It's the rewrite, not the data

The same trajectories produce different memoriesdepending on how you serve them.

Hold the trajectory pool fixed. Vary *only* the consolidation schedule. The output memory changes qualitatively, and so does downstream score.

Best of the three. When the consolidator sees a clean batch of one task family at a time, it actually has a chance to extract the latent structure. This is the cleanest possible offline setting.

Same trajectories, three schedules, three different memories. Streaming — the schedule a continually-deployed agent actually has — is the worst.

Why this matters

The trajectory pool is *identical* across these three runs. Whatever's wrong with the resulting memory cannot be blamed on the data the agent collected. It has to be in the consolidation step itself.

Three failure modes

Why does the rewrite go wrong?

We isolate three mechanisms. Each one turns the consolidation loop from accumulation into lossy rewriting.

Misgrouping

Before abstracting, the consolidator decides *which episodes belong together*. When forced to consolidate every step, it pools episodes that share little underlying structure.

Under forced consolidation on ARC-AGI Stream, the model frequently combines memory entries across distinct problem classes. When given autonomy, it eventually converges to a clean episodic store covering each of the 6 problem types — but only after 568 examples have elapsed. *The capacity to segment is there. The forced rewrite overrides it.*

Verbatim memory entry

GPT-5.4 · forced consolidation · ARC-AGI Stream

When to use: A large hollow rectangular frame encloses some objects while other objects lie outside it … In the kept interior objects, a single distinguished cell is changed based on a relation to a matching object outside the frame, often when an outside object has the same shape as an inside object.

Strategy: … (5) For each interior object, look for an exterior object with the same shape signature… (6) If an interior object has such a matching exterior counterpart, mark the center cell of the interior object's bounding box with the exterior object's color.

The highlighted spans are *foreign-family injections*: a shape-signature lookup belongs to the *group-by-shape* family, the marker color-write belongs to *key-marker*. Neither is part of the inside-frame source task. The consolidator stitched together a composite no actual family prescribes.

Misclassification count under Force: episodes from different families merged into one entry.

Interference

Each abstraction pass smooths existing entries.
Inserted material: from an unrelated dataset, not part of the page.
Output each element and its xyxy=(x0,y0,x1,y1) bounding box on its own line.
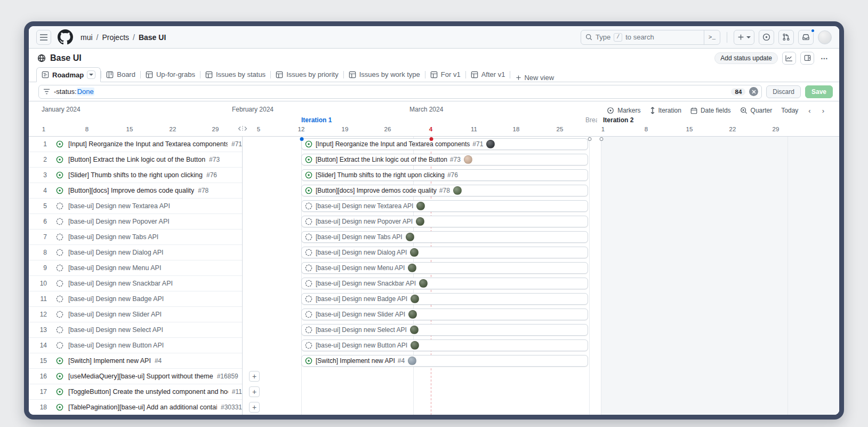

When the chunks are imprecisely bounded, the rewrite strips the applicability conditions: a lesson that was true for Pick&Place reads as broadly relevant and misleads Pick-Clean-Place.

On a 15-task ScienceWorld switch sequence, distilling memories *only* on the current task ("Fresh") beats jointly consolidating across all prior tasks ("Cumulative") by +203 points. An LLM judge labels each entry: Cumulative accumulates over-generalized memories at ~5× Fresh's rate, and outright garbage at ~20×.

Verbatim memory entry

ScienceWorld · over-generalized

Using a lighter, fire source, or oven MAY BE NECESSARY to change the state of a food or substance in state-change tasks.

Reads as broadly applicable. But many state-change tasks need cooling, freezing, or melting. The applicability conditions have been stripped: the lesson now biases the agent toward heat sources for tasks where heat is irrelevant or harmful.

Fresh vs Cumulative: identical trajectories, different consolidation scope, +203 point gap.

Overfit

When the input distribution *narrows* instead of widening, abstraction overfits to surface regularities of the seen instances rather than the underlying strategy. The memory recognizes exact repetitions and fails on close variants of the same family.

We feed the agent tasks drawn from a single ARC-AGI strategy family across consolidation cycles. Performance stays stable on exact repeats, then collapses on small variations within the same family. The "lesson" turned into a description of the example.

Same lineage, 50 rewrites apart

GPT-5-mini · "recolor the largest object"

Round 1

identify and extract structured elements from input → compute a global metric (e.g., max size) → iterate elements and selectively apply targeted edits

Round 50

Find the maximum value of a derived per-object numeric attribute and apply a uniform transformation to every object whose attribute equals that maximum.

Round 1 names the actual selector, "max size" — a property a solver can compute. Round 50, after 49 rewrites of the same lineage on the same task, has erased it: the entry no longer records *which* attribute to maximize.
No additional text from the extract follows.